- [Work instruction]: From the listing below, output only the lines starting at the line that has "Авторські права ©" and ending at the line that has "Зворотний зв’язок", exactly as they appear, ends included.

■ ■ ■ ■

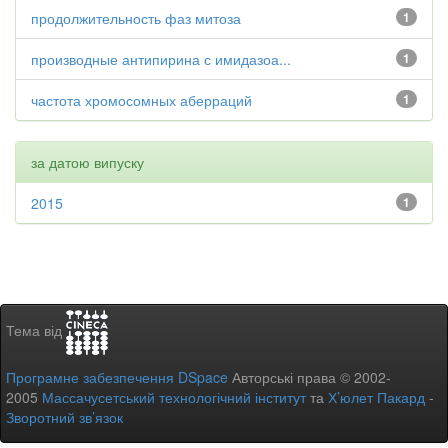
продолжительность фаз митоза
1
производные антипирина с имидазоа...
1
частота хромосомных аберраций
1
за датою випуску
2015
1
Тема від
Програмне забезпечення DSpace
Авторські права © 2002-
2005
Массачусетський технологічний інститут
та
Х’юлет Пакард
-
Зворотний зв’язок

■ ■ ■ ■

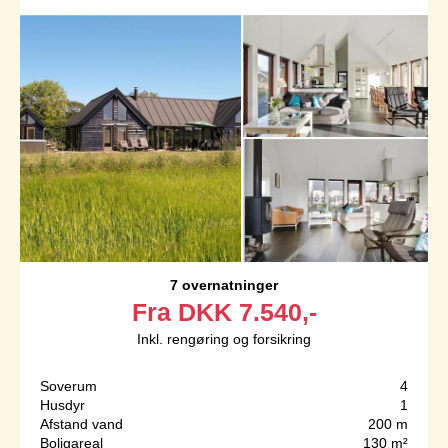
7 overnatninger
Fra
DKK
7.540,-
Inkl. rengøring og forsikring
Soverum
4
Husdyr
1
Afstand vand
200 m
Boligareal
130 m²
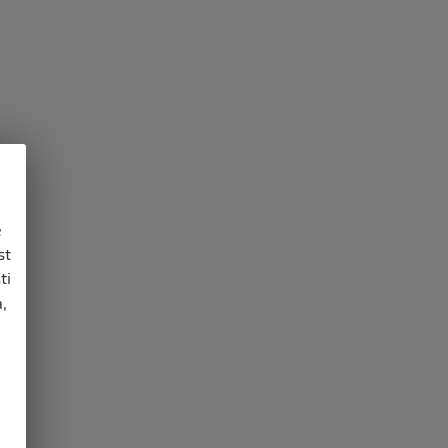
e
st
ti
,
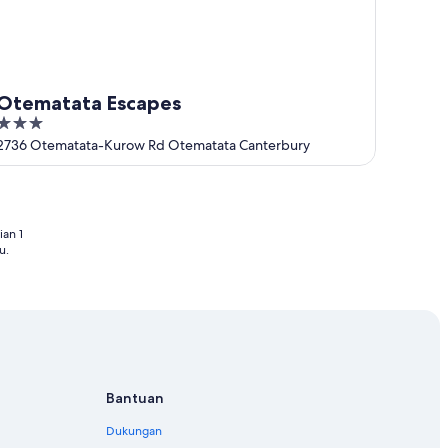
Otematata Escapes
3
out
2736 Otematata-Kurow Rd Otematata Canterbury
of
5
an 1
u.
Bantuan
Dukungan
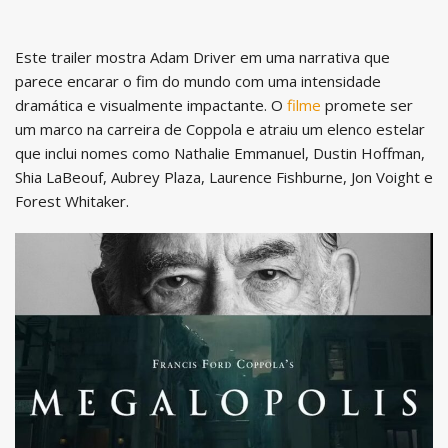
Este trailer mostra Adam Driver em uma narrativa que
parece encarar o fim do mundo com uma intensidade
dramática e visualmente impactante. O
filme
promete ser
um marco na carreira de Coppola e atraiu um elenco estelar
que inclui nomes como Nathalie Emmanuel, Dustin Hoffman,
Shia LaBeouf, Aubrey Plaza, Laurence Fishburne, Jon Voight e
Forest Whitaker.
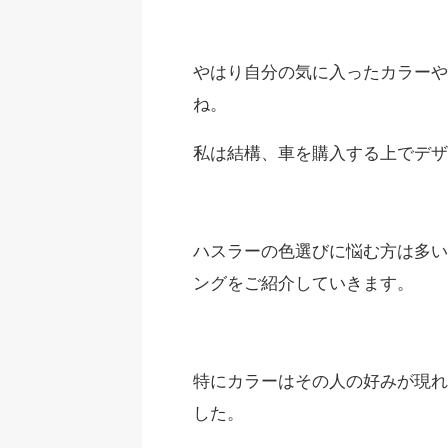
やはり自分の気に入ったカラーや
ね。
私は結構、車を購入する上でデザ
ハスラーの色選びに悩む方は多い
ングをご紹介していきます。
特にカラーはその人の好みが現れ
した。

■ ■ ■ ■

- [Answer box]:
Авторські права © 2002-
2005
Массачусетський технологічний інститут
та
Х’юлет Пакард
-
Зворотний зв’язок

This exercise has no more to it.